▸ **Work request**
What you return must match the data below exactly, minus any pictures.

▸ **Dataset records**

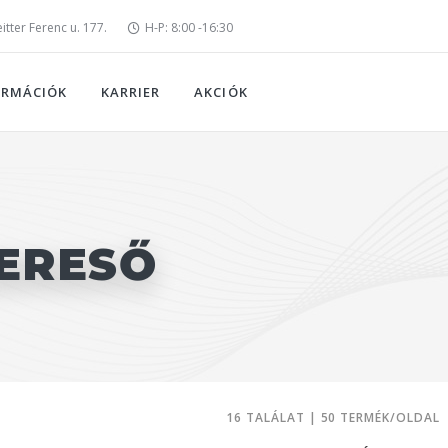
tter Ferenc u. 177.
H-P: 8:00 -16:30
ORMÁCIÓK
KARRIER
AKCIÓK
ERESŐ
16 TALÁLAT | 50 TERMÉK/OLDAL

▸ **Response area**
tter Ferenc u. 177.
H-P: 8:00 -16:30
ORMÁCIÓK
KARRIER
AKCIÓK
ERESŐ
16 TALÁLAT | 50 TERMÉK/OLDAL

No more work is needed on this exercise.